To apply the Naïve Bayes classifier to predict if given conditions are suitable for visiting the beach based on past data.
Naïve Bayes is a probabilistic classifier based on Bayes' theorem, assuming independence among features. The theorem states:
P(Y|X) = P(X|Y) P(Y)/P(X)
where:
(P(Y|X)) is the posterior probability of class (Y) given feature (X).
(P(X|Y)) is the likelihood of (X) given class (Y).
(P(Y)) is the prior probability of class (Y).
(P(X)) is the prior probability of feature (X).
For prediction, we compute probabilities for both classes (Yes/No for Beach visit) and select the one with the highest probability.
The dataset includes attributes: Outlook, Temperature, Humidity with the target class Beach? (Yes/No).
To classify:
(Cloudy, Mild, Normal)
(Sunny, Low, High)
We calculate probabilities for both conditions using the dataset.
Step 1: Compute Priors
P(Yes) = 4/10
P(No) = 6/10
Step 2: Compute Likelihoods
For each feature given Yes/No:
Example:
P(Outlook=Cloudy | Yes) = 1/4
P(Outlook=Cloudy | No) = 2/6
Following the same approach, compute for Temperature and Humidity.
Step 3: Compute Posterior
Using Bayes' theorem, compute: [ P(Yes | X) AND P(No | X) ] for given conditions and determine the class with the highest probability.

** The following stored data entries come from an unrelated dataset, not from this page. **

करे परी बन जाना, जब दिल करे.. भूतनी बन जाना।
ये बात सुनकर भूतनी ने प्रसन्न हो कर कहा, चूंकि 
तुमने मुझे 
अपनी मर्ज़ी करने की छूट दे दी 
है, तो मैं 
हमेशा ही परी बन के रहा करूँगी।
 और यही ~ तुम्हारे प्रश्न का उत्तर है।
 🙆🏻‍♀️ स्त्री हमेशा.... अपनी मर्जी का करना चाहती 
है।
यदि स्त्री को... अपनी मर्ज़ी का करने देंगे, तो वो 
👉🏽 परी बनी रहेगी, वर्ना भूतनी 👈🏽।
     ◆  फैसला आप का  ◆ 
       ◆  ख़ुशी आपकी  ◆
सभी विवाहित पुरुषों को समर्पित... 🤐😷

Below is the Python implementation to train and predict using Naïve Bayes.
import pandas as pd
from sklearn.naive_bayes import CategoricalNB
from sklearn.preprocessing import LabelEncoder
# Given dataset
data = {
'Outlook': ['Sunny', 'Sunny', 'Sunny', 'Sunny', 'Rain', 'Rain', 'Rain', 'Cloudy', 'Cloudy', 'Cloudy'],
'Temp': ['High', 'High', 'Low', 'Mild', 'Mild', 'High', 'Low', 'High', 'High', 'Mild'],
'Humidity': ['High', 'Normal', 'Normal', 'High', 'Normal', 'High', 'Normal', 'High', 'Normal', 'Normal'],
'Beach': ['Yes', 'Yes', 'No', 'Yes', 'No', 'No', 'No', 'No', 'Yes', 'No']
}
# Convert to DataFrame
df = pd.DataFrame(data)
# Encoding categorical variables
le = LabelEncoder()
for col in ['Outlook', 'Temp', 'Humidity', 'Beach']:
df[col] = le.fit_transform(df[col])
# Train Naïve Bayes model
X = df[['Outlook', 'Temp', 'Humidity']]
y = df['Beach']
model = CategoricalNB()
model.fit(X, y)
# Predict for given conditions
test_data = pd.DataFrame([[1, 2, 1], [0, 0, 0]], columns=['Outlook', 'Temp', 'Humidity'])
predictions = model.predict(test_data)
# Decode prediction
print(le.inverse_transform(['Beach'])[predictions])
The model predicts whether the given conditions are suitable for visiting the beach. The accuracy depends on the dataset and assumptions of Naïve Bayes.
Compute probabilities manually for one case.
Modify the dataset and check how predictions change.
Compare Naïve Bayes with other classifiers.